Breve cronaca di un laboratorio esperenziale per Coach “in erba” e Coach più esperti - Coaching’s LAB del 17 febbraio 2010
L’opportunità che PNL in Pratica ci da con l’organizzazione dei Laboratori permette di osservare, imparare e comparare stili diversi, unitamente al fare pratica, auto – osservarsi e ricevere feed back in un ambiente stimolante e di confronto. L’istantaneità del feed back, confermato dall’occhio della telecamera ci aiuta e allena ad un occhio esterno, dando così conferma di ciò che abbiamo agito (aumentando il grado di consapevolezza) e direzione a nuovi stili di apprendimento.La pratica, l’auto-osservazione, il feed back preciso come tratti distintivi di uno sviluppo reale e concreto.
In una prima sessione abbiamo avuto modo di capire come di fronte a una criticità inerente il lavoro, il confronto con tutto ciò che è importante per il coachee, ovvero altri valori quali l’amore, la famiglia ecc.,possano essere elementi funzionali a capire la “relazione” tra i valori stessi e aiutare il coachee a “riordinare” i pensieri poco funzionali, in una strategia più motivante e d’insieme.
Le chiavi di lettura stanno come sempre nelle parole e nei silenzi del coachee…attraverso domande di esplorazione il coach ha utilizzato strumenti di pnl utili per “individuare” le sensazioni negative agganciate ai pensieri poco funzionali; sempre tramite le preferenze sensoriali del coachee, è stato possibile aiutarlo a sostituire “la sensazione”per lui stesso ansiogena, dopo averla accuratamente descritta , con una nuova e dunque con un nuovo “status” di leggerezza.
Interessante è stato poi notare come non porre completa attenzione alla comunicazione del coachee (soprattutto a livello non verbale e para verbale) produca degli atteggiamenti (seppur impercettibili a un occhio non allenato) di chiusura; nei momenti di maggiore efficacia invece, dal coachee sono venute fuori interessanti connessioni e nuove soluzioni creative.
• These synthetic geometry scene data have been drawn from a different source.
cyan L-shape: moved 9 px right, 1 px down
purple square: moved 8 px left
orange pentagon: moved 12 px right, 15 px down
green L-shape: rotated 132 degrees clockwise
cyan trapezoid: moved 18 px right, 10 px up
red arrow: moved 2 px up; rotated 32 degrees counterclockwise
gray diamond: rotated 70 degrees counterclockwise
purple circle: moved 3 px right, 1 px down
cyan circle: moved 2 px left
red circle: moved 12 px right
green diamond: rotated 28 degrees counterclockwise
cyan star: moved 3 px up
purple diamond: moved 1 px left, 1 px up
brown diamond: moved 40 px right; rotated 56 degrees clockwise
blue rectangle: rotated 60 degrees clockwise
Durante la seconda Coaching’s session il lavoro si è incentrato dapprima sull’analisi di un’equivalenza complessa che il coachee poneva da subito come postulato “dosare le energie = avere più tempo”… anche qui mediante domande di esplorazione ed efficaci riformulazioni è stato possibile capire cosa il coachee intendesse e aiutarlo a codificare meglio il “problema”.
Elemento utile è stato l’utilizzo di metafore, già adottate dal coachee e rinforzate dal coach.
Il coach successivamente ha posto una domanda alla quale è seguito un silenzio… un silenzio utile per riformulare, per esplorare, codificare e scoprire nuovi modi di pensare… la domanda è stata potente perché ha fatto riflettere il coachee su elementi mai presi in considerazione.
Stimolare un nuovo modo di pensare, significa stimolare la creatività e soluzioni innovative. E’ stata una sessione efficace seguita poi da un piano di azione che in qualche modo ha aumentato il senso di responsabilità del coachee.